#### [What this task involves]
From the first entry to the last, repeat them all exactly.

BEGIN Listed records

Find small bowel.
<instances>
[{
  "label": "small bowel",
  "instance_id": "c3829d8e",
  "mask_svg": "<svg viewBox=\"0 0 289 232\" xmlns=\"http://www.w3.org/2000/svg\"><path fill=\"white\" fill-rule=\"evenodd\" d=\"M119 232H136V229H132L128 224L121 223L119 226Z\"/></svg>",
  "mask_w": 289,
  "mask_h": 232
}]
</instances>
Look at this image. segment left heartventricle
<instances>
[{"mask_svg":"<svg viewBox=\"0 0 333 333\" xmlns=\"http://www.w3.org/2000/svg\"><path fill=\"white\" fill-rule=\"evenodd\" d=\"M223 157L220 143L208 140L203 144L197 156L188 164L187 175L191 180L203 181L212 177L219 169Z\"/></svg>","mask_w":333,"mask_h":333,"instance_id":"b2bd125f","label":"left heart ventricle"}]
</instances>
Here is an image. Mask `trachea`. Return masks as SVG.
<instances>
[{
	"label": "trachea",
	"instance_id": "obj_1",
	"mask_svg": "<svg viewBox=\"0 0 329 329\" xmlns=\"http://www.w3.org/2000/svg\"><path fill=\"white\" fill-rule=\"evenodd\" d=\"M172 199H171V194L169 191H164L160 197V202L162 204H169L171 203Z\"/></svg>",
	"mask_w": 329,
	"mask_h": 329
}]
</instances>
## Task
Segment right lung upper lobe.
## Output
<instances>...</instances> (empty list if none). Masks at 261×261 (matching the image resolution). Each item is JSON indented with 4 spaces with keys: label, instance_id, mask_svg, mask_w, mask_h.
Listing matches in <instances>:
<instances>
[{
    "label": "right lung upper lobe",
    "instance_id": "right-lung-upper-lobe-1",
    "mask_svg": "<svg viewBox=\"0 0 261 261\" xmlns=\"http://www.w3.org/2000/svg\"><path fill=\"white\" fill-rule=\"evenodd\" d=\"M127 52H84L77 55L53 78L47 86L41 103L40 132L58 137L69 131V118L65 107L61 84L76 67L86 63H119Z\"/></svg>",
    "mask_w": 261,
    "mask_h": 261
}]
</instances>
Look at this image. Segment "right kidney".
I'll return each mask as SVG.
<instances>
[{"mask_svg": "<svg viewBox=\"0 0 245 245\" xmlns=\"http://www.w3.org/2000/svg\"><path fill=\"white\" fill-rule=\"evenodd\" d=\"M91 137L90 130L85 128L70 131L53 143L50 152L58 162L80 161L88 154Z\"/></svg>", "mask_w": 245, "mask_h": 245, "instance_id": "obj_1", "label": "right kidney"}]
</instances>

END Listed records

#### [Answer to this task]
Find small bowel.
<instances>
[{
  "label": "small bowel",
  "instance_id": "c3829d8e",
  "mask_svg": "<svg viewBox=\"0 0 289 232\" xmlns=\"http://www.w3.org/2000/svg\"><path fill=\"white\" fill-rule=\"evenodd\" d=\"M119 232H136V229H132L128 224L121 223L119 226Z\"/></svg>",
  "mask_w": 289,
  "mask_h": 232
}]
</instances>
Look at this image. segment left heartventricle
<instances>
[{"mask_svg":"<svg viewBox=\"0 0 333 333\" xmlns=\"http://www.w3.org/2000/svg\"><path fill=\"white\" fill-rule=\"evenodd\" d=\"M223 157L220 143L208 140L203 144L197 156L188 164L187 175L191 180L203 181L212 177L219 169Z\"/></svg>","mask_w":333,"mask_h":333,"instance_id":"b2bd125f","label":"left heart ventricle"}]
</instances>
Here is an image. Mask `trachea`. Return masks as SVG.
<instances>
[{
	"label": "trachea",
	"instance_id": "obj_1",
	"mask_svg": "<svg viewBox=\"0 0 329 329\" xmlns=\"http://www.w3.org/2000/svg\"><path fill=\"white\" fill-rule=\"evenodd\" d=\"M172 199H171V194L169 191H164L160 197V202L162 204H169L171 203Z\"/></svg>",
	"mask_w": 329,
	"mask_h": 329
}]
</instances>
## Task
Segment right lung upper lobe.
## Output
<instances>...</instances> (empty list if none). Masks at 261×261 (matching the image resolution). Each item is JSON indented with 4 spaces with keys: label, instance_id, mask_svg, mask_w, mask_h.
Listing matches in <instances>:
<instances>
[{
    "label": "right lung upper lobe",
    "instance_id": "right-lung-upper-lobe-1",
    "mask_svg": "<svg viewBox=\"0 0 261 261\" xmlns=\"http://www.w3.org/2000/svg\"><path fill=\"white\" fill-rule=\"evenodd\" d=\"M127 52H84L77 55L53 78L47 86L41 103L40 132L58 137L69 131V118L65 107L61 84L76 67L86 63H119Z\"/></svg>",
    "mask_w": 261,
    "mask_h": 261
}]
</instances>
Look at this image. Segment "right kidney".
I'll return each mask as SVG.
<instances>
[{"mask_svg": "<svg viewBox=\"0 0 245 245\" xmlns=\"http://www.w3.org/2000/svg\"><path fill=\"white\" fill-rule=\"evenodd\" d=\"M91 137L90 130L85 128L70 131L53 143L50 152L58 162L80 161L88 154Z\"/></svg>", "mask_w": 245, "mask_h": 245, "instance_id": "obj_1", "label": "right kidney"}]
</instances>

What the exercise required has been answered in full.